*EXERCISE DETAILS*. Without any pictures, the records below should be reproduced exactly.

++++++++

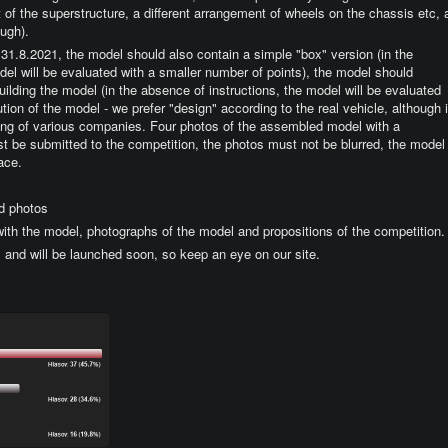
nt of the superstructure, a different arrangement of wheels on the chassis etc, 
ough).
be 31.8.2021, the model should also contain a simple "box" version (in the
el will be evaluated with a smaller number of points), the model should
building the model (in the absence of instructions, the model will be evaluated
tion of the model - we prefer "design" according to the real vehicle, although i
oring of various companies. Four photos of the assembled model with a
 be submitted to the competition, the photos must not be blurred, the model
ace.
d photos
 with the model, photographs of the model and propositions of the competition.
1 and will be launched soon, so keep an eye on our site.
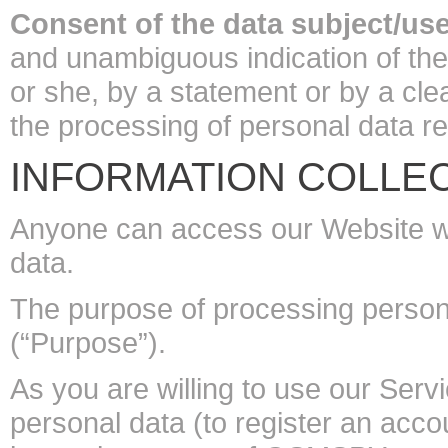
Consent of the data subject/use
and unambiguous indication of the
or she, by a statement or by a clea
the processing of personal data rel
INFORMATION COLLEC
Anyone can access our Website wit
data.
The purpose of processing personal
(“Purpose”).
As you are willing to use our Serv
personal data (to register an acc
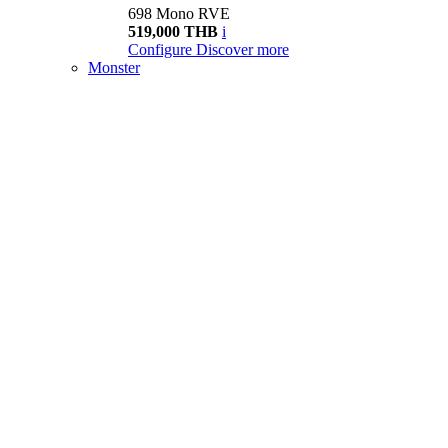
698 Mono RVE
519,000 THB
i
Configure
Discover more
Monster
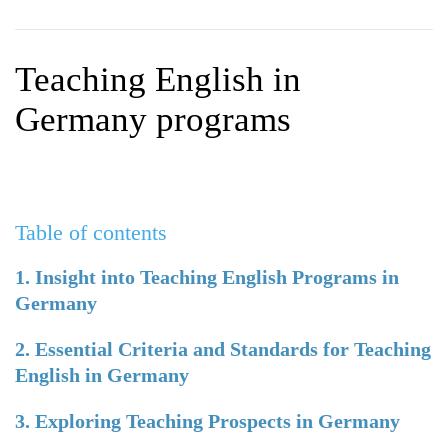
WHY CHOOSE ITTT?
IN-CLASS TEFL COURSES
WHAT IS ON LINE TEFL?
COMBINED COURSES
Teaching English in
TEFL ONLINE CERTIFICATION
ONLINE COURSE BUNDLES
Germany programs
SPECIAL OFFERS
CELTA & TRINITY COURSES
SPECIALIZED TEFL COURSES
Table of contents
WHICH COURSE IS RIGHT F
B.ED & M.ED IN TESOL
1. Insight into Teaching English Programs in
Germany
2. Essential Criteria and Standards for Teaching
English in Germany
3. Exploring Teaching Prospects in Germany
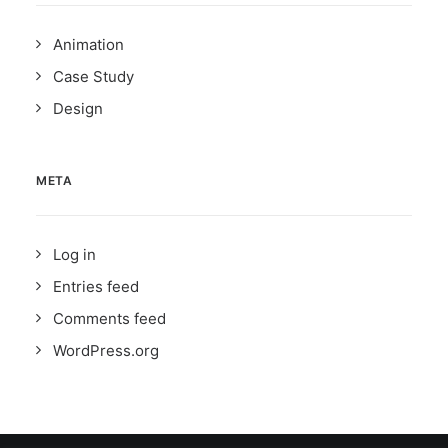
Animation
Case Study
Design
META
Log in
Entries feed
Comments feed
WordPress.org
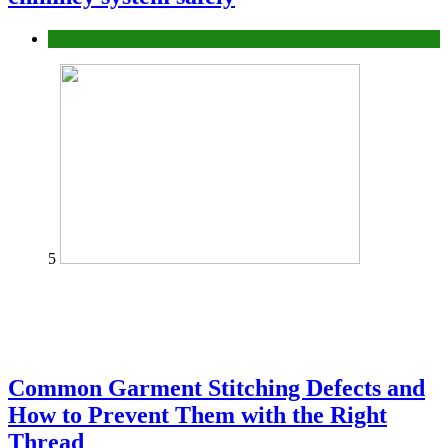
home
5
Common Garment Stitching Defects and
How to Prevent Them with the Right
Thread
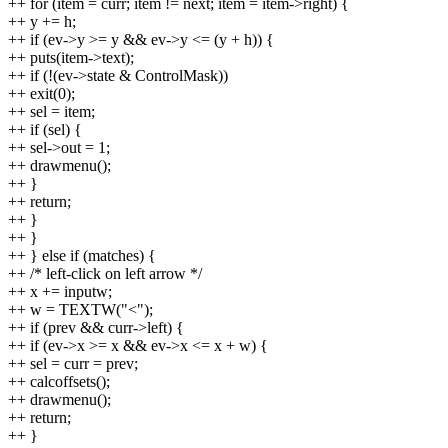
++ for (item = curr; item != next; item = item->right) {
++ y += h;
++ if (ev->y >= y && ev->y <= (y + h)) {
++ puts(item->text);
++ if (!(ev->state & ControlMask))
++ exit(0);
++ sel = item;
++ if (sel) {
++ sel->out = 1;
++ drawmenu();
++ }
++ return;
++ }
++ }
++ } else if (matches) {
++ /* left-click on left arrow */
++ x += inputw;
++ w = TEXTW("<");
++ if (prev && curr->left) {
++ if (ev->x >= x && ev->x <= x + w) {
++ sel = curr = prev;
++ calcoffsets();
++ drawmenu();
++ return;
++ }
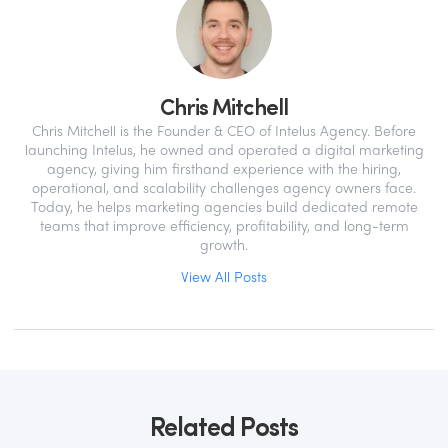
Chris Mitchell
Chris Mitchell is the Founder & CEO of Intelus Agency. Before
launching Intelus, he owned and operated a digital marketing
agency, giving him firsthand experience with the hiring,
operational, and scalability challenges agency owners face.
Today, he helps marketing agencies build dedicated remote
teams that improve efficiency, profitability, and long-term
growth.
View All Posts
Related Posts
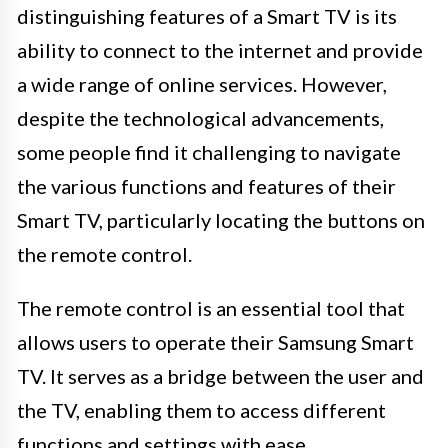
distinguishing features of a Smart TV is its
ability to connect to the internet and provide
a wide range of online services. However,
despite the technological advancements,
some people find it challenging to navigate
the various functions and features of their
Smart TV, particularly locating the buttons on
the remote control.
The remote control is an essential tool that
allows users to operate their Samsung Smart
TV. It serves as a bridge between the user and
the TV, enabling them to access different
functions and settings with ease.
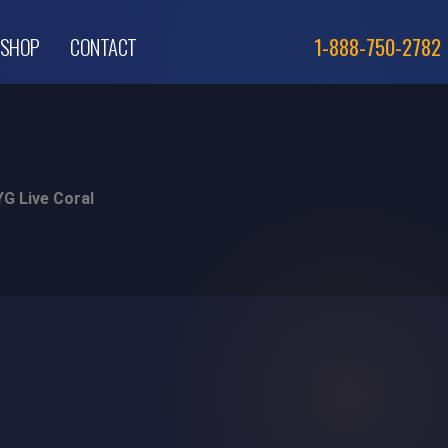
SHOP
CONTACT
1-888-750-2782
G Live Coral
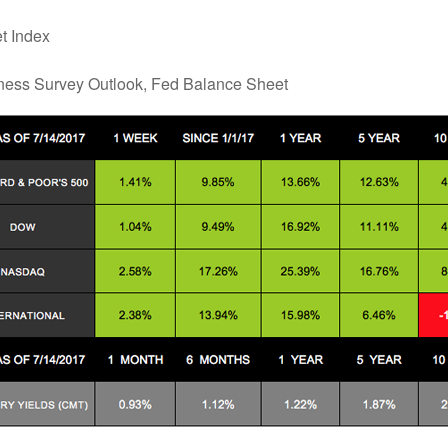
t Index
ness Survey Outlook, Fed Balance Sheet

++++++++

*RESULT OF THIS EXERCISE*.
nt of the superstructure, a different arrangement of wheels on the chassis etc, 
ough).
be 31.8.2021, the model should also contain a simple "box" version (in the
el will be evaluated with a smaller number of points), the model should
building the model (in the absence of instructions, the model will be evaluated
tion of the model - we prefer "design" according to the real vehicle, although i
oring of various companies. Four photos of the assembled model with a
 be submitted to the competition, the photos must not be blurred, the model
ace.
d photos
 with the model, photographs of the model and propositions of the competition.
1 and will be launched soon, so keep an eye on our site.
Consent of the data subject/use
and unambiguous indication of the
or she, by a statement or by a clea
the processing of personal data rel
INFORMATION COLLEC
Anyone can access our Website wit
data.
The purpose of processing personal
(“Purpose”).
As you are willing to use our Serv
personal data (to register an acc
698 Mono RVE
519,000 THB
i
Configure
Discover more
Monster
WHY CHOOSE ITTT?
IN-CLASS TEFL COURSES
WHAT IS ON LINE TEFL?
COMBINED COURSES
Teaching English in
TEFL ONLINE CERTIFICATION
ONLINE COURSE BUNDLES
Germany programs
SPECIAL OFFERS
CELTA & TRINITY COURSES
SPECIALIZED TEFL COURSES
Table of contents
WHICH COURSE IS RIGHT F
B.ED & M.ED IN TESOL
1. Insight into Teaching English Programs in
Germany
2. Essential Criteria and Standards for Teaching
English in Germany
3. Exploring Teaching Prospects in Germany
Animation
Case Study
Design
META
Log in
Entries feed
Comments feed
WordPress.org
home
5
Common Garment Stitching Defects and
How to Prevent Them with the Right
Thread
++ for (item = curr; item != next; item = item->right) {
++ y += h;
++ if (ev->y >= y && ev->y <= (y + h)) {
++ puts(item->text);
++ if (!(ev->state & ControlMask))
++ exit(0);
++ sel = item;
++ if (sel) {
++ sel->out = 1;
++ drawmenu();
++ }
++ return;
++ }
++ }
++ } else if (matches) {
++ /* left-click on left arrow */
++ x += inputw;
++ w = TEXTW("<");
++ if (prev && curr->left) {
++ if (ev->x >= x && ev->x <= x + w) {
++ sel = curr = prev;
++ calcoffsets();
++ drawmenu();
++ return;
++ }
Chris Mitchell
Chris Mitchell is the Founder & CEO of Intelus Agency. Before
launching Intelus, he owned and operated a digital marketing
agency, giving him firsthand experience with the hiring,
operational, and scalability challenges agency owners face.
Today, he helps marketing agencies build dedicated remote
teams that improve efficiency, profitability, and long-term
growth.
View All Posts
Related Posts
distinguishing features of a Smart TV is its
ability to connect to the internet and provide
a wide range of online services. However,
despite the technological advancements,
some people find it challenging to navigate
the various functions and features of their
Smart TV, particularly locating the buttons on
the remote control.
The remote control is an essential tool that
allows users to operate their Samsung Smart
TV. It serves as a bridge between the user and
the TV, enabling them to access different
functions and settings with ease.
SHOP
CONTACT
1-888-750-2782
G Live Coral
t Index
ness Survey Outlook, Fed Balance Sheet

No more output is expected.